Jolly Kaul acknowledges that these ‘dramatic transformations’ in his life – from the Communist phase, through the stint with the corporate world, to Gandhian social activism – were never ‘sudden breaks’, but smooth because of his access to ‘the books and literature suited for each phase’ which helped him to rationally choose his options. At the end of his long journey through varied experiences over almost nine decades, he comes to the conclusion today that the ongoing struggle for a better social system will be successful ‘to the extent that human beings are able to better themselves… begin with oneself.’
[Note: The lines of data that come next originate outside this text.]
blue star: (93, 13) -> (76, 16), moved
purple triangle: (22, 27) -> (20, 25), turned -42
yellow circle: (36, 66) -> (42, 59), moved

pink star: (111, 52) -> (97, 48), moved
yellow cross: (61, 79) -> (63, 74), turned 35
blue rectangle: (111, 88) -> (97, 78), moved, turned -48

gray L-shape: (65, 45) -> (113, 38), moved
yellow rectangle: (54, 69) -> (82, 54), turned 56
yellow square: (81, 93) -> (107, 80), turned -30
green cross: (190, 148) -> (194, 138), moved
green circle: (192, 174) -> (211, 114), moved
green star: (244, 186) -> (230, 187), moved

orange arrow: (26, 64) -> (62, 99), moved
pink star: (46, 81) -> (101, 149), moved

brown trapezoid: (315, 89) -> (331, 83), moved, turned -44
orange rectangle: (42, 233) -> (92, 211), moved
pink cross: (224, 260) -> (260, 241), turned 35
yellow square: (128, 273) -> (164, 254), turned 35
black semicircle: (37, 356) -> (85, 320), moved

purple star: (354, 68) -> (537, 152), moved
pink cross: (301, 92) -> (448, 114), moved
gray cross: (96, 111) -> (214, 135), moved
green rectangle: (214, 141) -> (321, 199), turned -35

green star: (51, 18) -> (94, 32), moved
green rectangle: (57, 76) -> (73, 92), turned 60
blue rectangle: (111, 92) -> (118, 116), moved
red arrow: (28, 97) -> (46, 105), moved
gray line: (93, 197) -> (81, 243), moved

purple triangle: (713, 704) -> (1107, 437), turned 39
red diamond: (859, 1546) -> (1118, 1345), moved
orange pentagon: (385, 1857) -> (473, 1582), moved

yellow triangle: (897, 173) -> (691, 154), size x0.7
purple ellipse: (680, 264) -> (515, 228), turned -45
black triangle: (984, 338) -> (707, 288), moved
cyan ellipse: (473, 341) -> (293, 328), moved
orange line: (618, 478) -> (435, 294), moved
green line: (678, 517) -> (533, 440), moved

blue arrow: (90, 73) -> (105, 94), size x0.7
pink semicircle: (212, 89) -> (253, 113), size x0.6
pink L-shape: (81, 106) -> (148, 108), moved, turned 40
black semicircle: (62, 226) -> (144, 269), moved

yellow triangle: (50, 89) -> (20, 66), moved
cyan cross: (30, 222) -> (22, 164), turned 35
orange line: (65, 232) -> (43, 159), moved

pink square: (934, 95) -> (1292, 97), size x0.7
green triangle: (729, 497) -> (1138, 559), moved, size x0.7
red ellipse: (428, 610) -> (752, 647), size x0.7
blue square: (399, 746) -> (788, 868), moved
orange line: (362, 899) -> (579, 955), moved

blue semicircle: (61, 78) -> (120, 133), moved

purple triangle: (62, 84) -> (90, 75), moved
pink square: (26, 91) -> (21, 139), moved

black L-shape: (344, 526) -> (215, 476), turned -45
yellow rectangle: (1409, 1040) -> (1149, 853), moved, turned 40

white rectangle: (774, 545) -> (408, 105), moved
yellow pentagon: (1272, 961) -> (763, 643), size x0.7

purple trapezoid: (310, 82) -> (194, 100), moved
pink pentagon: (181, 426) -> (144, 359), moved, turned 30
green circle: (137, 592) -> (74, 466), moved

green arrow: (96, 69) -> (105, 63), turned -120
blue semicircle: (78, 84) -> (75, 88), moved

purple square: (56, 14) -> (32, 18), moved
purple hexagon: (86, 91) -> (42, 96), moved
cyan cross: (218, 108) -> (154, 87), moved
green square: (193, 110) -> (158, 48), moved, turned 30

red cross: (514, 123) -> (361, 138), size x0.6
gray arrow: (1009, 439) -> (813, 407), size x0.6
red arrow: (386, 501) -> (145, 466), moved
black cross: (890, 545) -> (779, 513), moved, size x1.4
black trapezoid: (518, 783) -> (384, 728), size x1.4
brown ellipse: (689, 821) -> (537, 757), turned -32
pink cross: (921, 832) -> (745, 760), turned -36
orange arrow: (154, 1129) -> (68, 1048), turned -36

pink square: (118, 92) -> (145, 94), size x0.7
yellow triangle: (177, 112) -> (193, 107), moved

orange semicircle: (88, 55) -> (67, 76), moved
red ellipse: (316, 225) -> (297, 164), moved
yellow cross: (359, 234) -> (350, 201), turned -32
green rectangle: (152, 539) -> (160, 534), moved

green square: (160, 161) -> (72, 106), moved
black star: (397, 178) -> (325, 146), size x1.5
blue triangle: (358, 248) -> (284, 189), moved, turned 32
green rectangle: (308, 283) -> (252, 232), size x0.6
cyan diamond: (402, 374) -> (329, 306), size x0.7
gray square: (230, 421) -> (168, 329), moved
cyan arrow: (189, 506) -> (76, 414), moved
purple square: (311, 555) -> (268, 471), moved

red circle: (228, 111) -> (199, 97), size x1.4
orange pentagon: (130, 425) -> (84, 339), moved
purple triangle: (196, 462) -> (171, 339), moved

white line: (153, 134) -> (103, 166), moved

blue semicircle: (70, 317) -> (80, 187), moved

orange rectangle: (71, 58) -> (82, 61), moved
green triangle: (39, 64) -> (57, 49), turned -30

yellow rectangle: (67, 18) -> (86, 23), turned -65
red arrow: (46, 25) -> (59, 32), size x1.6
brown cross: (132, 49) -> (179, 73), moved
This belief harks back to the call given by political philosophers of the past to individuals to develop themselves as better human beings at their own personal level, so as to be able to contribute to the larger collective struggle for a better world. It is this faith in the courage of the individual to reinvent his/her humanity in the face of every defeat that has held back Jolly Kaul from being bogged down into the morass of cynical withdrawal, or political opportunism that many among his old party comrades have sunk into. While touching upon his personal woes and disappointments in the Communist movement, he never loses sight of his social responsibility.

Reading Jolly-da, I remembered Lu Xun’s confession when he was passing through a difficult period in his life: ‘…I have not forgotten the grief of my past loneliness…’ But then he added: ‘...I, for my part, did not want to infect with the loneliness which I had found so bitter, those young people who were still dreaming pleasant dreams, just as I had done when young’ (December 1922).